Monday, 9:12 AM.
I was sipping tea, staring at a headcount file that looked like it had survived five data migrations and one senior leader’s existential crisis.
• Employee IDs were missing. • Date of joining? 1894. • One row had “Not sure” under gender.
And just as I took my first proper sip, came the ping:
“Hey, can you run some quick analytics?”
Ah yes. The word “quick.” The cruel joke we analysts keep hearing from people who think Excel macros are AI.
Everyone Wants Dashboards. Nobody Wants the Mop.
We live in a world obsessed with shiny dashboards. KPI temples. Power BI fortresses. Tableau art shows.
But behind every beautiful dashboard is a sweaty analyst cleaning an Excel sheet like a crime scene investigator.
Let me say this straight: Analytics doesn’t start with insight. It starts with mops.
And if you’re not ready to clean, decode, and question your data line-by-line—you’re not ready for analytics.
Column by Column: Become a Translator, Not Just a Techie
Let’s pick one column: “Employee Grade.”
Sounds simple, right?
Until you meet:
• “G4” • “Grade 4” • “04” • “g IV”
They might mean the same thing. But if you assume they do without context, congratulations—you’ve just built a trendline on trash.
Before you model, you decode. Before you automate, you understand.
Every column has a dialect. Your job? Become a linguist for logic.
Row by Row: Build Context Before You Code
People data isn’t like inventory data. It’s messy because people are messy.
Take five rows from your HRIS or ATS system. Read them like a forensic analyst.
• Why is “Team” blank in Row 27? • Why does one entry have two DOJs? • Who wrote “?!” under Reporting Manager?
This isn’t wasting time.
This is how you learn the terrain. And no automation replaces that gut feel built from reading chaos firsthand.
Mastery Lives in the Mess
The deeper you go in analytics, the more you realize: The boring stuff is the real stuff.
It’s cleaning mismatched hierarchies. It’s understanding why attrition spiked after an org restructure no one documented. It’s spotting that one broken formula hiding in a legacy column named “zz_dummy_temp_3.”
Because I’ve seen it—more than once:
A CEO taking big strategic calls off a dashboard built on bad joins, old logic, and blind assumptions.

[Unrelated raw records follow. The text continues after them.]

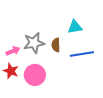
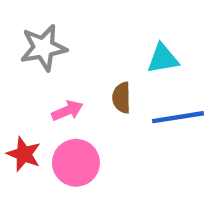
gray star: (34, 43) -> (43, 48), moved
pink arrow: (13, 51) -> (67, 111), moved

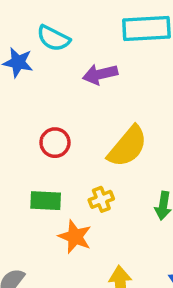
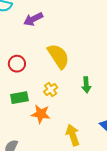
yellow semicircle: (128, 146) -> (58, 56), turned -60

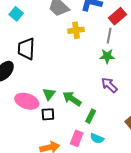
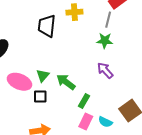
black trapezoid: (26, 49) -> (47, 26), moved
pink rectangle: (77, 138) -> (86, 121), moved
cyan semicircle: (97, 138) -> (105, 122), moved

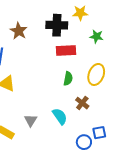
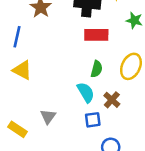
cyan semicircle: (60, 116) -> (86, 92), moved
blue square: (99, 133) -> (93, 120), moved

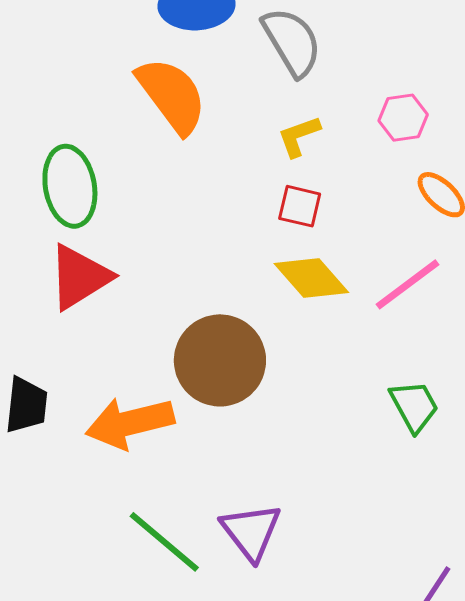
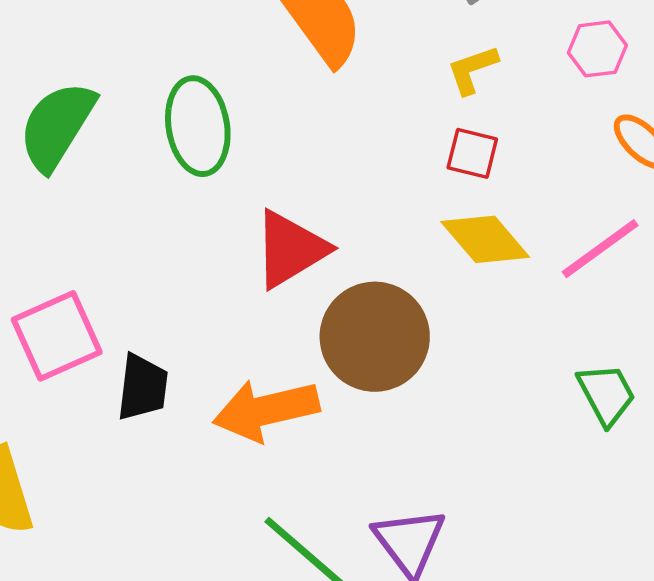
red triangle: (80, 277) -> (290, 249), moved

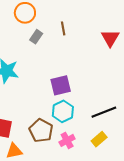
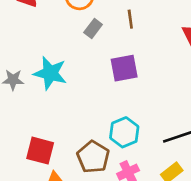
purple square: (61, 85) -> (124, 68), moved

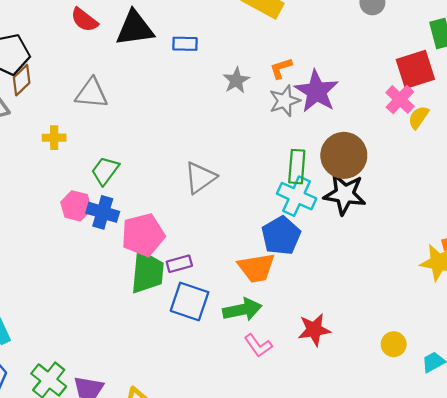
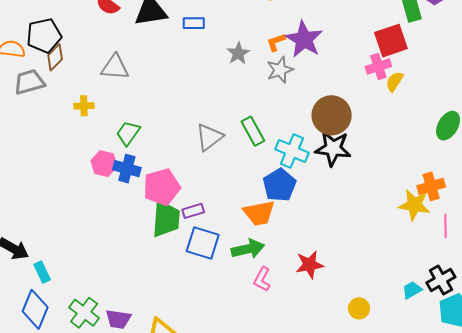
purple star: (316, 91) -> (304, 39), moved
pink cross: (400, 99) -> (378, 66), turned 30
green rectangle: (297, 167) -> (253, 131), moved, turned -32
yellow circle: (394, 344) -> (359, 308), moved
pink L-shape: (258, 345) -> (262, 279), turned 65

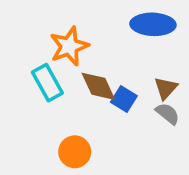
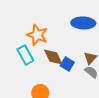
orange star: (69, 46) -> (37, 35), turned -30

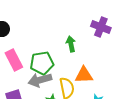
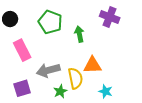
green pentagon: (42, 63) -> (50, 22), moved, turned 30

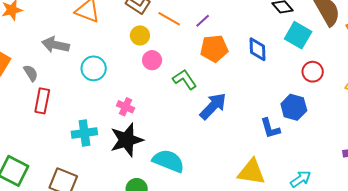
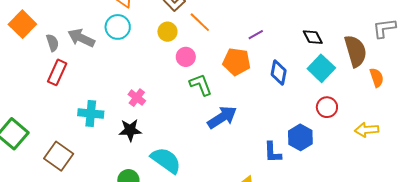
purple line: (203, 21) -> (256, 35), moved
gray arrow: (55, 45) -> (81, 38), moved
pink circle: (152, 60) -> (186, 57), moved
cyan circle: (94, 68) -> (118, 27), moved
black star: (127, 140) -> (130, 130), size x0.7

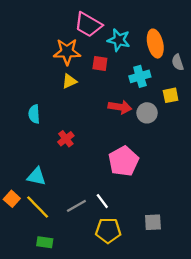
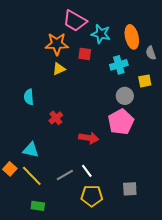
red arrow: (120, 107) -> (89, 138), moved
pink pentagon: (123, 161) -> (121, 122), moved

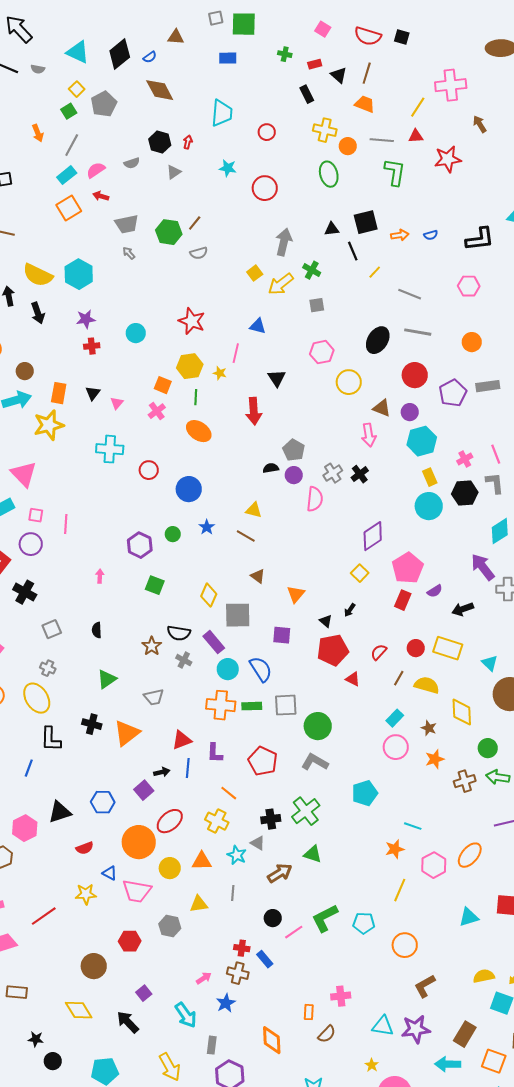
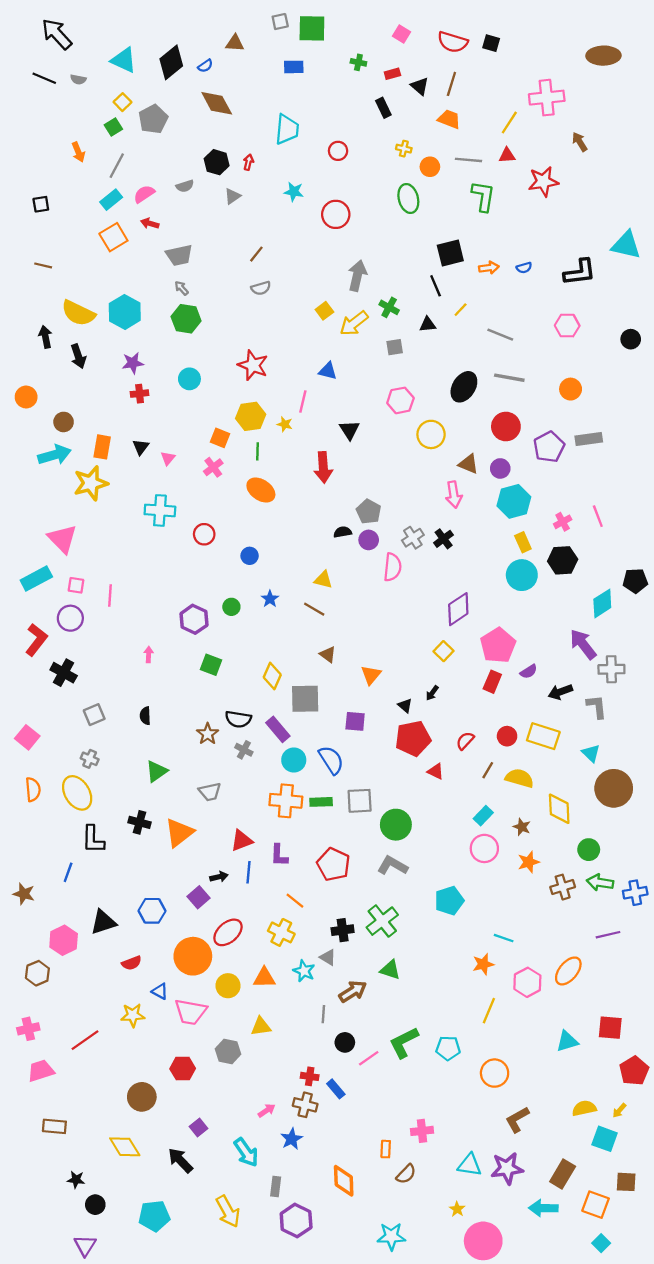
yellow cross: (325, 130) -> (404, 149), size x0.6
black triangle: (332, 229) -> (428, 324), moved
green hexagon: (169, 232) -> (186, 319), moved
gray L-shape: (495, 483) -> (597, 707), moved
blue circle: (189, 489) -> (250, 556), size x0.6
gray line: (233, 893) -> (323, 1014), moved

That’s not analytics. That’s gambling with a PowerPoint.
Real Analysts Don’t Chase Dashboards. They Chase Truth.
So, next time someone says:
“Just give me some quick insights.”
Smile.
Open the mop bucket. And start cleaning like a pro.

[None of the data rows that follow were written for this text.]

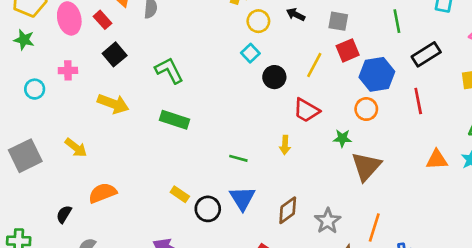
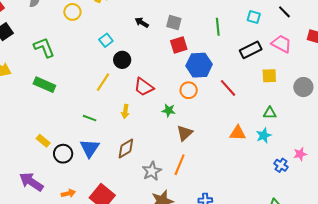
black arrow: (296, 14) -> (142, 23), moved
yellow circle: (258, 21) -> (72, 12), moved
black rectangle: (426, 54) -> (251, 50), moved
yellow line: (314, 65) -> (103, 82), moved
red line: (418, 101) -> (228, 88), turned -36
brown triangle: (366, 166) -> (185, 133), size x0.7
brown diamond: (288, 210) -> (126, 149), moved
orange line: (374, 228) -> (180, 165), moved

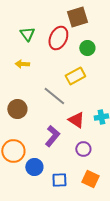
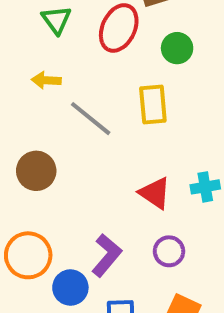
yellow rectangle: (75, 76) -> (153, 104), turned -66
gray line: (54, 96) -> (91, 119), moved
purple L-shape: (52, 136) -> (107, 255), moved

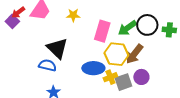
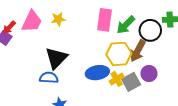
yellow star: (73, 15) -> (58, 19), moved
black circle: (147, 25) -> (150, 30), moved
pink rectangle: (102, 31) -> (105, 20), moved
black triangle: (57, 48) -> (56, 58), turned 40

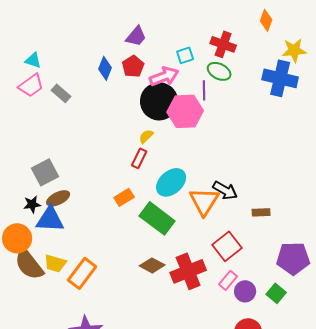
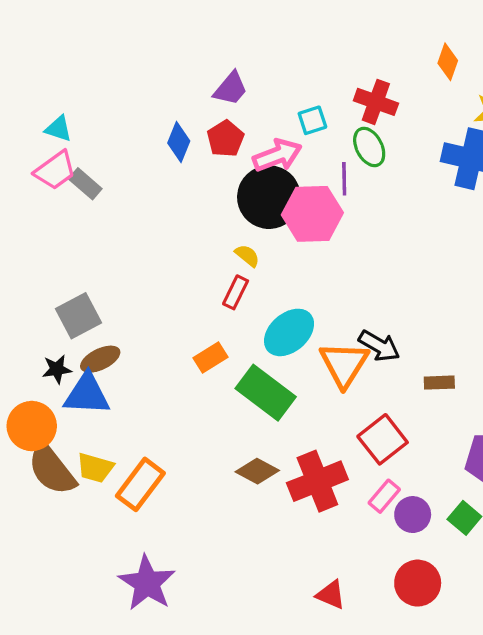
green ellipse: (219, 71) -> (369, 147), turned 35
gray rectangle: (61, 93) -> (85, 184), moved
yellow semicircle: (146, 136) -> (247, 256), turned 84

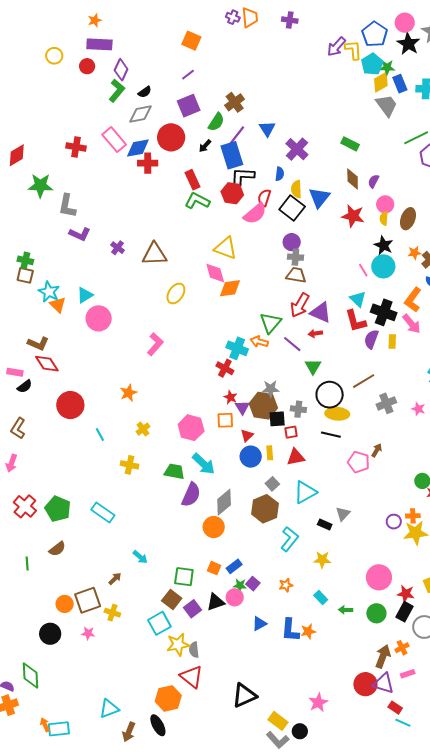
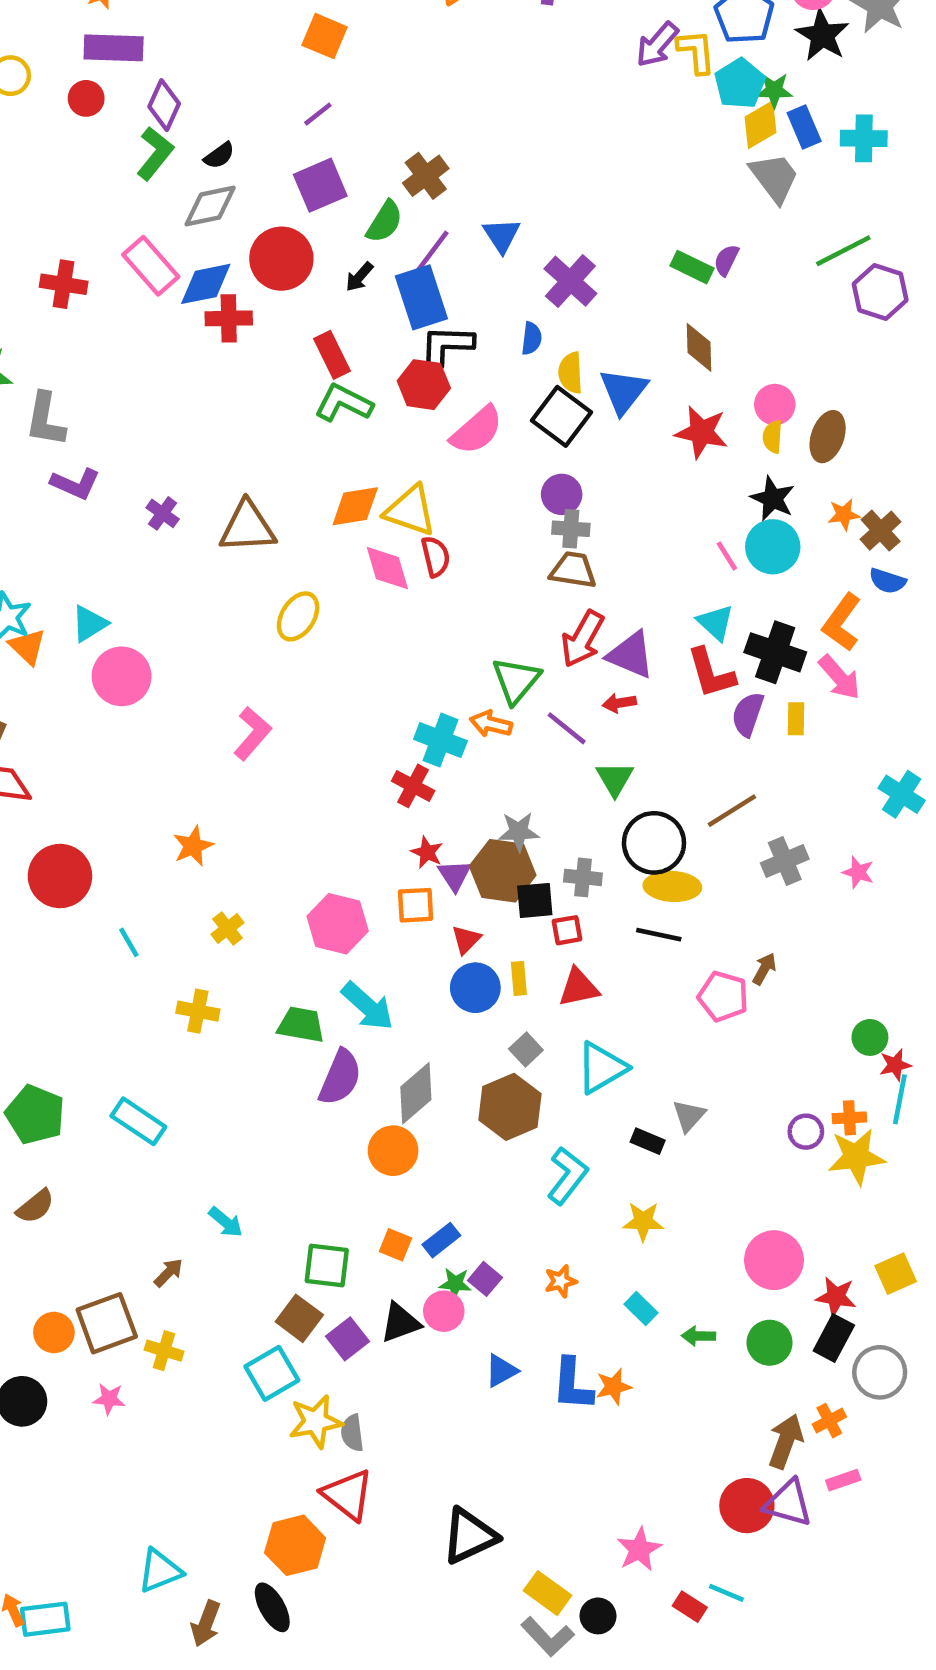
purple semicircle: (374, 181) -> (726, 260), moved
red semicircle: (264, 198) -> (436, 557), moved, turned 150
orange diamond: (230, 288) -> (355, 506), moved
red rectangle: (395, 708) -> (690, 1607), moved
cyan line: (403, 723) -> (726, 1593), moved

Because the truth is never shiny. It’s usually hidden under layers of copy-paste, human error, and mystery abbreviations.
If you’re just starting in AI or Analytics, don’t fear the mess. Own it. Question it. Learn from it.
The trendline is just the tip. The real story? It’s buried in the row where someone wrote “NA” under Exit Reason—but also marked “Terminated” in Action Type.
Got a nightmare HRIS row or analytics horror story? Drop it in the comments—I might feature it in Part 3.
Because every analyst has a data ghost story. And every great one knows: the truth isn’t in the trends. It’s in the cleanup.